> [Dataset items]:
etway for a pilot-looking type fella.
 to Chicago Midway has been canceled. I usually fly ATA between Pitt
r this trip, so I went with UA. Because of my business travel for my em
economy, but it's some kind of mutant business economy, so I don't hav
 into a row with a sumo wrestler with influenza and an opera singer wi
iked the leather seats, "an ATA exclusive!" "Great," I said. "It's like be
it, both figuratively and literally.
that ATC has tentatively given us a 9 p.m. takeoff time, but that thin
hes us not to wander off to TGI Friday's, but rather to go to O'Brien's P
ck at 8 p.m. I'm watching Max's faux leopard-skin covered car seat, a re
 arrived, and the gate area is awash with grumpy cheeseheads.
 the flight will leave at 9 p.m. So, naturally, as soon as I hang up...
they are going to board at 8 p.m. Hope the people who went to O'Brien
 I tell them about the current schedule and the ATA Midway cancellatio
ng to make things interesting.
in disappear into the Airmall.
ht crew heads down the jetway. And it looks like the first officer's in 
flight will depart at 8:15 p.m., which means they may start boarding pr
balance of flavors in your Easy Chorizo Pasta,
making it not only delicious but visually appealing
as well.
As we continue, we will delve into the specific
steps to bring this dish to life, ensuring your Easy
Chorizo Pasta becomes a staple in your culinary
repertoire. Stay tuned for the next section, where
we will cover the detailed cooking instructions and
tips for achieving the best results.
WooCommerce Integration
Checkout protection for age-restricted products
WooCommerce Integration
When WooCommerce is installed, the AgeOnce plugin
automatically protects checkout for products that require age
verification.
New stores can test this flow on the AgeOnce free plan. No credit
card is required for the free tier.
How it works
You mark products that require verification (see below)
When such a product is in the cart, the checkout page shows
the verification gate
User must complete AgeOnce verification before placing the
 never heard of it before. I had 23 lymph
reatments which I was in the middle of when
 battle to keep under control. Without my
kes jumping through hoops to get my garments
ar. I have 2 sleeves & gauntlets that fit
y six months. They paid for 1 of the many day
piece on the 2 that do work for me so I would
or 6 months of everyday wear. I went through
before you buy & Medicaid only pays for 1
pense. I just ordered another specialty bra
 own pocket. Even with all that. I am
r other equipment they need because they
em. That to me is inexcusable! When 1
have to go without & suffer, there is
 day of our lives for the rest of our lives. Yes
==
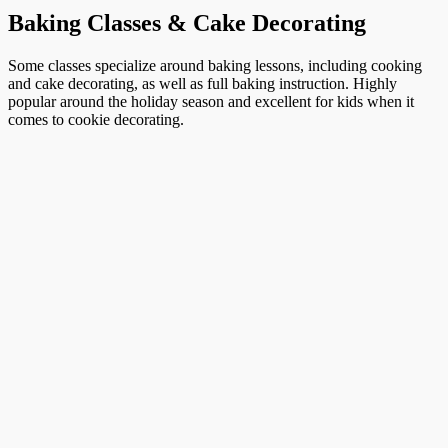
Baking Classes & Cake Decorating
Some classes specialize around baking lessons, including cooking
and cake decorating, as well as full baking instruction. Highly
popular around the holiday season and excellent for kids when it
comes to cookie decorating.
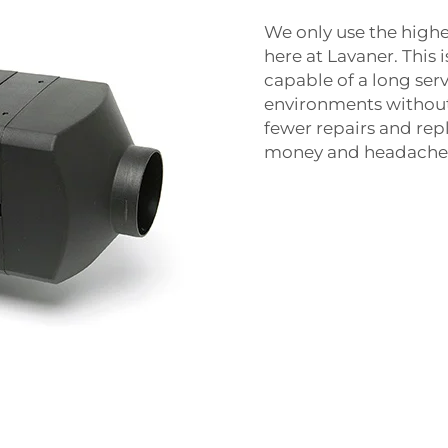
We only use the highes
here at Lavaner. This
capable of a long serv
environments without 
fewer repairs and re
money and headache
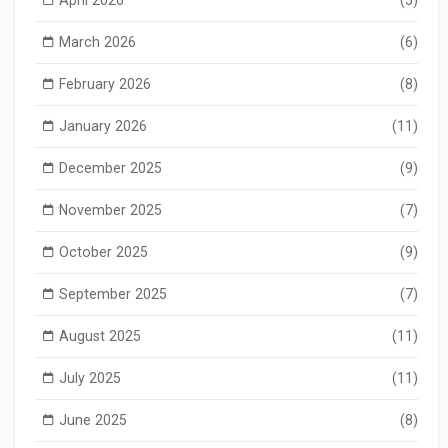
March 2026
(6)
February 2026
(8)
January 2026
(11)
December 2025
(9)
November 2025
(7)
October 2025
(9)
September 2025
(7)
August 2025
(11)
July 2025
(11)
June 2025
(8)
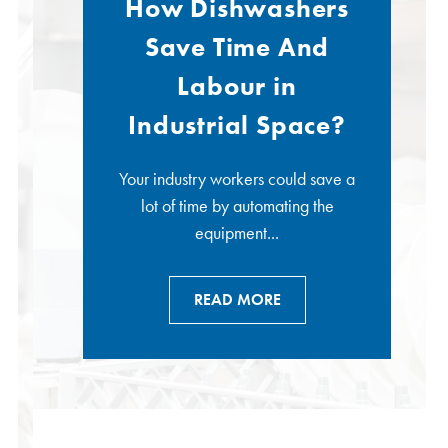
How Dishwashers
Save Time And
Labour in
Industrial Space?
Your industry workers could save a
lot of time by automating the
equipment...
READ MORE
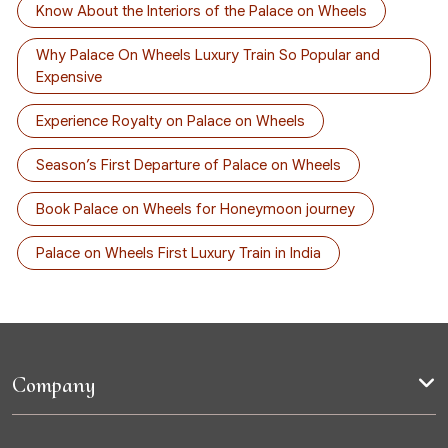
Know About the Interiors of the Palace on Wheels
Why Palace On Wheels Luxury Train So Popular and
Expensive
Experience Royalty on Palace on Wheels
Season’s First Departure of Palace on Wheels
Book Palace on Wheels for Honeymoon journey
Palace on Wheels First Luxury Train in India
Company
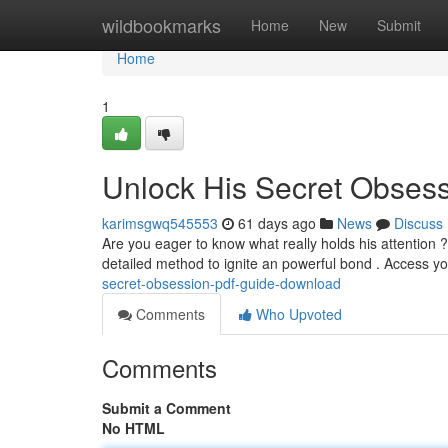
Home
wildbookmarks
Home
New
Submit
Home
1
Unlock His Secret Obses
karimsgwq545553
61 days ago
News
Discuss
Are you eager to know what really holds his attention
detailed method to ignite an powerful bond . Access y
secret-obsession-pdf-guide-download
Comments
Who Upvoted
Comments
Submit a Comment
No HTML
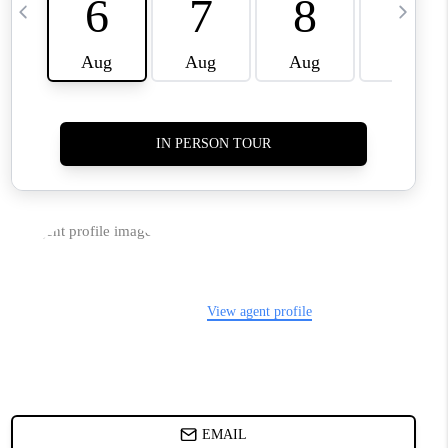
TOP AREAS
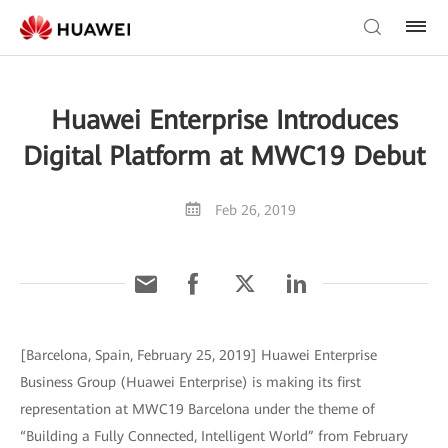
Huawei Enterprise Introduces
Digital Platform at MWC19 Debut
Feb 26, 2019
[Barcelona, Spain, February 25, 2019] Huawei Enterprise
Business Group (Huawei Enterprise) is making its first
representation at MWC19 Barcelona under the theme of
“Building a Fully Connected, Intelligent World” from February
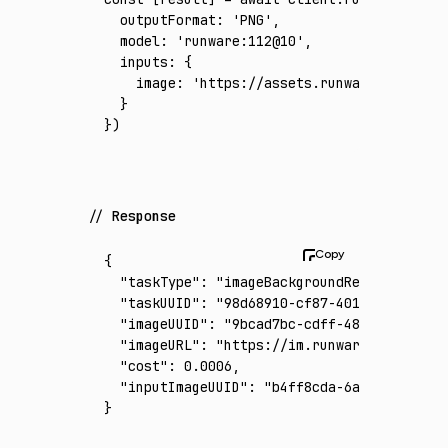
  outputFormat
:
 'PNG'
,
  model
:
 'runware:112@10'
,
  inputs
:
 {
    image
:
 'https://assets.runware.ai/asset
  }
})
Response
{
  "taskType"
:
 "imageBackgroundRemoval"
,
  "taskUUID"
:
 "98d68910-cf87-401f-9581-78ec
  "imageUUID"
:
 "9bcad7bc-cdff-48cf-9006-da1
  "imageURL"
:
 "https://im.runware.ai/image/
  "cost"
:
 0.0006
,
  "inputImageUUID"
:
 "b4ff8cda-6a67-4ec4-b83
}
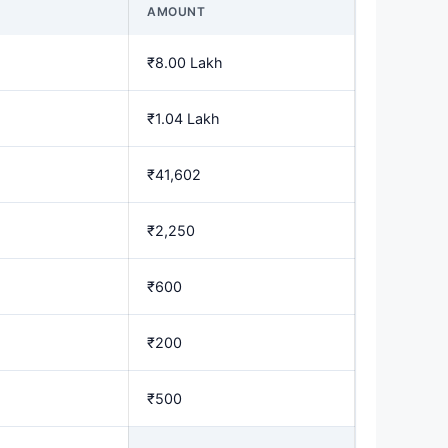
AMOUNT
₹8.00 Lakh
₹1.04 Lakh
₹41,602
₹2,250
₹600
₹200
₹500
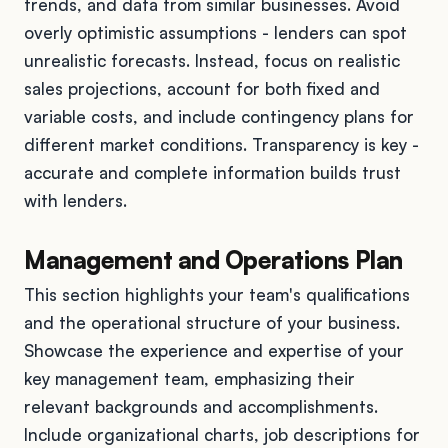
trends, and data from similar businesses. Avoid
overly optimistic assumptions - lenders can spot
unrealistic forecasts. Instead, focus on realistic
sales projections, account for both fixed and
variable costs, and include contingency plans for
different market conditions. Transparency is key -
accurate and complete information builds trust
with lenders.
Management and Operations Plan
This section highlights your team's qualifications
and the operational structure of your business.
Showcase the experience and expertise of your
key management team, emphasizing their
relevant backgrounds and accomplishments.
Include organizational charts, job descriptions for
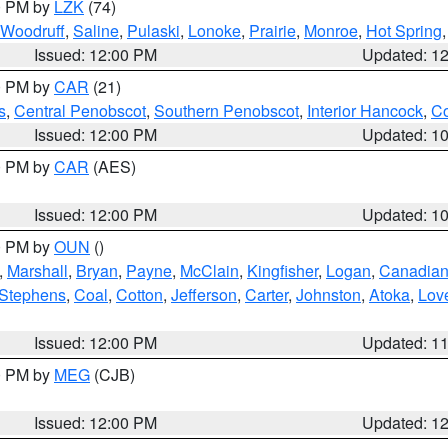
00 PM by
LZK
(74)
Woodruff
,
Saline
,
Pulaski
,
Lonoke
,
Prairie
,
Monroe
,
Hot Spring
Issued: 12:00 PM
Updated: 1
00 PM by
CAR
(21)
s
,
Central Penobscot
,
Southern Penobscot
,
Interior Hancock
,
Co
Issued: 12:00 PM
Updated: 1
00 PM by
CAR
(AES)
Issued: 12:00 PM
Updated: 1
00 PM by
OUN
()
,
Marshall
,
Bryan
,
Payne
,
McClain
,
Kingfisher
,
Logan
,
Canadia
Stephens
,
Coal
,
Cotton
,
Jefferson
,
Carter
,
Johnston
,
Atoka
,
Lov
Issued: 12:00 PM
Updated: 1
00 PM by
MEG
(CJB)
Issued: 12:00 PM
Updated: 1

> [What you need to do]:
Your answer should consist solely of the lines above from the line with "etway for a pilot-looking type fella." to the line with "the flight will", both included, reproduced exactly.

> [Exercise response]:
etway for a pilot-looking type fella.
 to Chicago Midway has been canceled. I usually fly ATA between Pitt
r this trip, so I went with UA. Because of my business travel for my em
economy, but it's some kind of mutant business economy, so I don't hav
 into a row with a sumo wrestler with influenza and an opera singer wi
iked the leather seats, "an ATA exclusive!" "Great," I said. "It's like be
it, both figuratively and literally.
that ATC has tentatively given us a 9 p.m. takeoff time, but that thin
hes us not to wander off to TGI Friday's, but rather to go to O'Brien's P
ck at 8 p.m. I'm watching Max's faux leopard-skin covered car seat, a re
 arrived, and the gate area is awash with grumpy cheeseheads.
 the flight will leave at 9 p.m. So, naturally, as soon as I hang up...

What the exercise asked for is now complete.